Dr. Lange first reviewed data from cohorts involving medical workers who received PEP after occupational exposures. In these studies, where it would have been unethical to give some people a placebo as a control, there has been evidence that PEP offers some degree of protection. He also summarized studies in which Retrovir (zidovudine) was given to infants after being born to HIV-positive women who, against treatment guidelines, did not themselves take the drug either before or during labor. In these trials, transmission was reduced by about a third.
With PrEP, only one study has been completed thus far. It was conducted in Ghana and pitted PrEP with Viread (tenofovir) against a placebo. Unfortunately, this trial—which was originally designed to be much larger, with people from two other African nations, Nigeria and Cameroon—was reduced in size primarily because of politics. While there was some evidence that PrEP reduced the number of infections, with two HIV infections in the Viread group compared with five infections in the placebo group, the trial ended up being too small to generate definitive conclusions.

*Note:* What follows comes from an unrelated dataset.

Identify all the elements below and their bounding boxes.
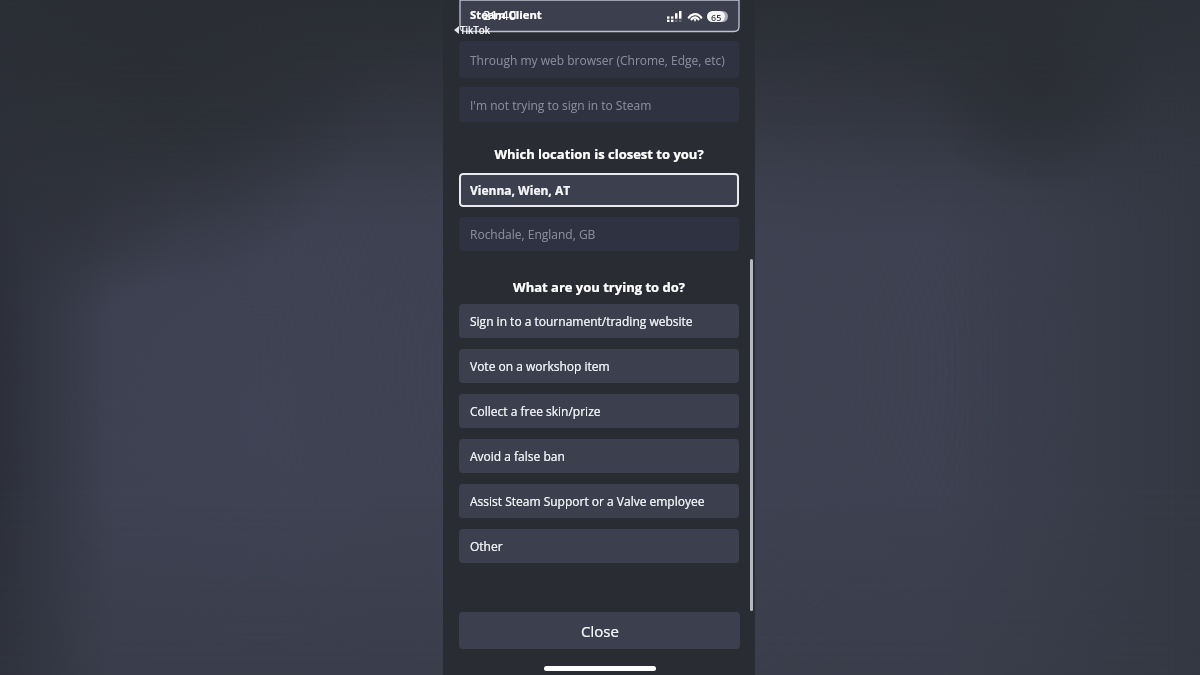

Several large PrEP studies are moving, involving high-risk sex workers, men who have sex with men (MSM) and in injection-drug users. Some are using Viread monotherapy, whereas others are using Truvada (tenofovir plus emtricitabine). Results from these trials are expected next year and in 2009.
Dr. Lange concluded that the support for PrEP trials has been appallingly limited, compared with the financial resources that have been allocated for the study of vaginal microbicides and vaccines. Although vaginal microbicides potentially offer women an empowering method of HIV prevention, he contends, so does PrEP. And since microbicides won’t be of any use to injection-drug users—Dr. Lange adroitly commented, “You can’t put a microbicide or a condom on a syringe”—PrEP may be one of the most promising prevention tools in development.
One of the final presentations, by Bertran Auvert, PhD, from the Institute National de le Santé et de la Recherche Médicale (INSERM), highlighted the connection between male circumcision and decreased rates of HIV transmission. He began his talk by showing how the prevalence of HIV cases in Africa almost perfectly correlates to the rates of circumcision in each country, with HIV rates highest in those countries where circumcision is most rare.
Auvert went on to describe African studies in which half of the men were circumcised and the other half were not. These studies were stopped early because it became clear, soon after they were started, that circumcision was reducing new infections by nearly 60 percent. No other prevention method has produced such impressive results.
In an effort to counter the argument that circumcision will not be an effective prevention strategy in countries where the procedure is not culturally acceptable, Dr. Auvert reported results from surveys conducted in many such countries, finding that men considered the procedure acceptable if it was known to cut HIV risk. He also gave examples of countries, such as South Korea, where circumcision became the norm within a relatively short period of time. He concluded, with a wry comment, that men would gain a strong incentive to become circumcised if women would have sex only with circumcised men.